GhostNaN/silero-webui

Invalid XML format

stuta opened this issue · 5 comments

When I give text: <p>When I wake up, I speak quite slowly. Then I start speaking in my normal voice</p> I get ValueError: Invalid XML format in the server.

If I remove the dot then it works. Also, all XML like <prosody rate="x-slow"> fails.

When I give text: <p>When I wake up, I speak quite slowly. Then I start speaking in my normal voice</p> I get ValueError: Invalid XML format in the server.

What are you doing here?
Why is your input a HTML paragraph?

If I remove the dot then it works.
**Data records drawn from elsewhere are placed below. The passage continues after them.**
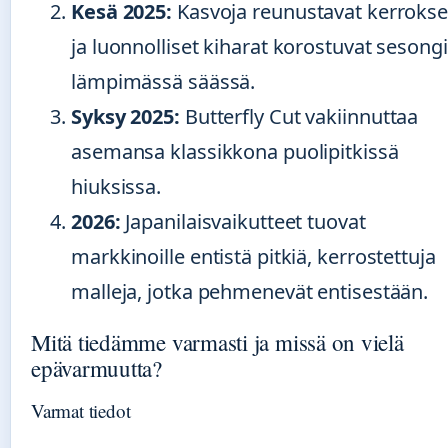
Kesä 2025:
Kasvoja reunustavat kerrokse
ja luonnolliset kiharat korostuvat sesong
lämpimässä säässä.
Syksy 2025:
Butterfly Cut vakiinnuttaa
asemansa klassikkona puolipitkissä
hiuksissa.
2026:
Japanilaisvaikutteet tuovat
markkinoille entistä pitkiä, kerrostettuja
malleja, jotka pehmenevät entisestään.
Mitä tiedämme varmasti ja missä on vielä
epävarmuutta?
Varmat tiedot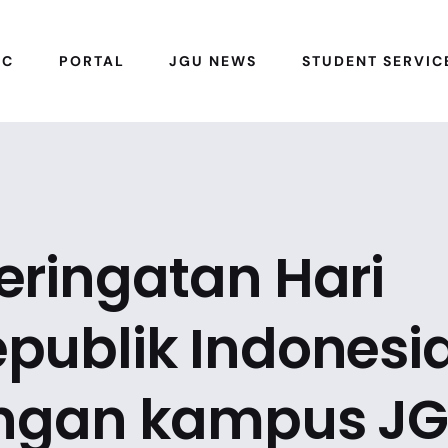
IC
PORTAL
JGU NEWS
STUDENT SERVIC
eringatan Hari
publik Indonesi
kungan kampus J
Also, all XML like <prosody rate="x-slow"> fails.

Works fine for me in the web browser.
Why are you setting that manually here?

I'm trying to use SSML: https://github.com/snakers4/silero-models/wiki/SSML.
Maybe UI should have a separate option for SSML.

Okay, I found the issue was with the tts_preprocessor.py
It was replacing " with nothing: string = string.replace('"', '')
I also got rid of the system to break sentences in pieces for better consistency.
493bc59

Let me know if you have any other issues.

I tested with:

<speak>
    <p> When I wake up, <prosody rate="x-slow">I speak quite slowly</prosody>. Then I start speaking
        in my normal voice, <prosody pitch="x-high"> and I can speak in a higher tone </prosody>, or <prosody
            pitch="x-low">on the contrary, lower</prosody>. Then, if I’m lucky, <prosody rate="fast">I
        can speak quite quickly like now.</prosody> I can also make pauses of any length, for
        example, two seconds <break time="2000ms" />. <p>
            I also know how to pause between paragraphs.
        </p>
                    <p>
            <s>And I also know how to pause between sentences</s>
            <s>For example, like now</s>
        </p>
    </p>
</speak>

Error .multi_acc_v3_package.py:196: UserWarning: Current model doesn't support SSML tag: speak.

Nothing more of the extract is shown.